Home / Fantasy / God Grave / The Council
The Council
last update2025-12-18 04:54:26

The Council chamber was already full when Sereen arrived.

Twelve chairs arranged in a circle, each occupied by a member of the Engine Council—the administrative body that governed all aspects of god-corpse exploitation throughout the empire. Miners and engineers, physicians and philosophers, military commanders and bureaucrats. The most powerful people in the empire, second only to the Emperor himself.

And they were all looking at her.

“Lady Marcellus.” Councilor Venn spoke first—an older man with the weathered face of someone who’d spent decades in the field before ascending to administrative power. “Thank you for joining us. We’ve been reviewing the incident reports from the Lorn Expanse. Concerning developments.”

“Concerning,” Sereen agreed, taking her seat. “But manageable.”

“Manageable?” Councilor Thrace—younger, aggressive, politically ambitious—leaned forward. “Two unregistered resonants with combined capabilities exceeding our trained operators, currently loose in imperial territory, being actively called by a god-corpse that shows signs of emerging consciousness. That’s your definition of manageable?”

“Yes.” Sereen’s voice was calm, controlled. “Because unlike the rest of you, I’ve actually been working on a solution rather than panicking.”

Thrace’s jaw tightened, but before he could respond, the Council Chairman—an elderly man named Orell who’d been with the Engine project since its inception—raised a hand.

“Enough. Sereen, present your assessment.”

Sereen stood, moving to the projection apparatus mounted on its brass gimbal at the chamber's center. She made careful adjustments to the alignment controls, and after several seconds of mechanical whirring, flickering light-forms materialized in the air above the device—the same waveform patterns she'd been studying earlier, now cast in three dimensions alongside her analysts' predictive models and strategic recommendations. The images wavered and required constant minor adjustments to remain legible.
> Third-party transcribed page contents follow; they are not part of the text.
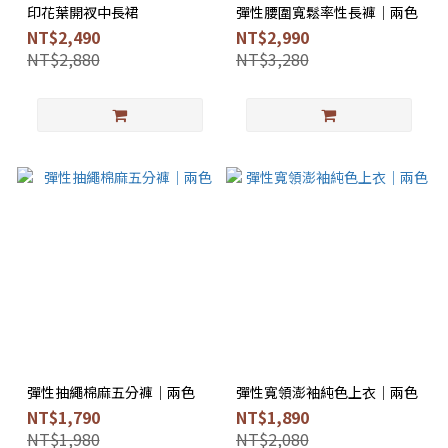
印花葉開衩中長裙
彈性腰圍寬鬆率性長褲｜兩色
NT$2,490
NT$2,990
NT$2,880
NT$3,280
彈性抽繩棉麻五分褲｜兩色
彈性寬領澎袖純色上衣｜兩色
NT$1,790
NT$1,890
NT$1,980
NT$2,080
"The two individuals in question—Kael Ardren and Ilara Vale—represent the most significant development in resonance theory since the God-Engine project began thirty years ago. Their abilities, while currently uncontrolled, demonstrate principles we've been trying to achieve artificially. They are, essentially, organic god-interfaces."

She rotated the gimbal mount, the light-forms dissolving and reforming into new configurations—medical charts transcribed from examination records, family genealogies, historical documentation retrieved from the imperial archives.

"Kael Ardren was exposed to concentrated god-dust during a mine collapse twelve years ago. The exposure should have killed him or driven him insane. Instead, it rewrote his neural architecture, creating natural resonance sensitivity. He can perceive divine frequencies the way most people perceive sound."

Another rotation of the apparatus, the aetherich crystals realigning with audible clicks.

"Ilara Vale is the daughter of executed heretics—archivists who were studying pre-war texts about the gods. We confiscated their research, but we never examined their daughter, beyond the tests carried out by imperial physicians. That had only marked her as a curious case, and no further examinations were conducted, and so she remained forgotten in an imperial foster home. A mistake, in retrospect.

Until now, when officials of the Engine Council under my authority, who had been observing her from the shadows swooped in. She'd manifested voice resonance spontaneously, likely triggered by genetic predisposition combined with proximity to god-engines in the orphanage district."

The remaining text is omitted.